Le Ghana dessert plus de deux fois plus d'habitants en eau sûre que le Bénin, à géographie hydrologique comparable. La hiérarchie de l'eau gérée en sécurité épouse celle des politiques publiques, pas celle des ressources naturelles : c'est une bonne nouvelle, car les politiques se décident.

Une chaîne, pas une addition de tuyaux

L'erreur la plus coûteuse consiste à traiter l'eau et l'assainissement comme deux dossiers séparés. Ils forment une chaîne indissociable : une source protégée ne sert à rien si les excréta contaminent la nappe et les mains qui portent l'eau à la bouche. Le maillon final, le lavage des mains au savon, reste marginal dans la région. Au Bénin, 12,9 % seulement de la population dispose d'un dispositif de lavage des mains avec eau et savon au domicile (JMP, 2024).

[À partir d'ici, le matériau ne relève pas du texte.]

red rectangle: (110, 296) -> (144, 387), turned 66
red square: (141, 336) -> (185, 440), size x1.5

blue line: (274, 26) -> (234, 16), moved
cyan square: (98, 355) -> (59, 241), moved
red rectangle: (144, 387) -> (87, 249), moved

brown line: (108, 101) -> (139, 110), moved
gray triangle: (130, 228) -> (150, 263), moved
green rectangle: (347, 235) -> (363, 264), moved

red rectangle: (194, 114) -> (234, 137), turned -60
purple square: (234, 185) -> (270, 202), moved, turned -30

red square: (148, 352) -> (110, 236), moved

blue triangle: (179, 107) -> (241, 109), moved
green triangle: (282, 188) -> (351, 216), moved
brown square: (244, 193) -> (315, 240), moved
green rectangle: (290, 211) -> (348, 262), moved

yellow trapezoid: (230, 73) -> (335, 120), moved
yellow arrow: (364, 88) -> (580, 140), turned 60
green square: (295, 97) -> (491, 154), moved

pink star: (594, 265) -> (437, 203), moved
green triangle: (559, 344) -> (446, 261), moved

Une eau captée proprement peut ainsi être recontaminée en aval, faute d'un geste d'hygiène qui, lui, ne coûte presque rien.

Cette logique de chaîne a une conséquence redoutable pour l'action publique : le rendement d'un investissement est dicté par son maillon le plus faible, pas par le plus fort. Un pays peut multiplier les forages, s'il laisse la défécation à l'air libre persister et le savon absent, la contamination fécale annule une partie du bénéfice sanitaire attendu. À l'inverse, un franc consacré au maillon rompu, l'assainissement rural ou l'hygiène des mains, produit souvent plus d'années de vie gagnées qu'un franc supplémentaire sur un maillon déjà solide. Raisonner en chaîne, et non en silos budgétaires, c'est déjà réorienter la dépense vers là où elle sauve le plus.

Le prix humain de ce maillon rompu est considérable. L'OMS estime que près d'un million de décès par diarrhée par an, dans le monde, sont attribuables à une eau, un assainissement et une hygiène des mains non sûrs. Plus grave encore, 395 000 décès d'enfants de moins de cinq ans pourraient être évités chaque année si ces risques étaient traités. Derrière la statistique, une réalité brutale : la diarrhée reste l'une des premières causes de mortalité infantile évitable, et elle se combat autant par les latrines et le savon que par les médicaments. Les épisodes diarrhéiques répétés nourrissent aussi la malnutrition chronique et le retard de croissance, qui compromettent le développement cognitif et la réussite scolaire : le maillon WASH rompu ne tue pas seulement, il handicape durablement les survivants.

Une source protégée ne suffit pas si les excréta contaminent la nappe et les mains. L'eau et l'assainissement ne s'additionnent pas : ils forment une chaîne, et une chaîne vaut ce que vaut son maillon le plus faible.

La défécation à l'air libre : du simple au multiple

Aucun indicateur ne révèle mieux l'ampleur des écarts régionaux que la défécation à l'air libre, à la fois symptôme et cause de la contamination fécale. En 2024, elle concerne encore 66 % de la population du Niger, soit deux tiers du pays, contre 47 % au Bénin et à peine 3,9 % au Mali et 6,1 % au Sénégal. Le fardeau varie donc du simple au multiple à l'intérieur d'une même région. Ces chiffres ne sont pas anecdotiques : chaque zone où la défécation à l'air libre persiste est une zone où la nappe, les sols et les cours d'eau restent chargés d'agents pathogènes, quel que soit l'effort consenti par ailleurs sur l'eau potable.

Défécation à l'air libre : le fardeau varie du simple au multiple% de la population (2024)Niger66Bénin47Togo32.2Burkina Faso29.9Nigeria18Ghana17.8Côte d'Ivoire16.7Sénégal6.1Mali3.9Source : Banque Mondiale / OMS-UNICEF JMP, 2024
Du Mali (3,9 %) au Niger (66 %), le fardeau de la défécation à l'air libre varie d'un facteur supérieur à quinze entre pays voisins. Le Bénin, à 47 %, figure dans le peloton de queue : un signal que l'accès à l'assainissement de base y reste un chantier prioritaire, pas un acquis.

L'important n'est pas seulement le niveau, mais la trajectoire. Le Sénégal a ramené sa défécation à l'air libre de 24,8 % en 2000 à 6,1 % en 2024, l'une des meilleures trajectoires ouest-africaines. Le Burkina Faso a fait mieux encore en rythme, passant de 74,1 % à 29,9 % en un quart de siècle. Le Niger, lui, a nettement reculé aussi (de 81,1 % à 66 %), mais part de si haut que le chemin restant demeure immense. Ces courbes prouvent qu'un progrès rapide est possible, à condition d'un effort constant et ciblé, mené village par village.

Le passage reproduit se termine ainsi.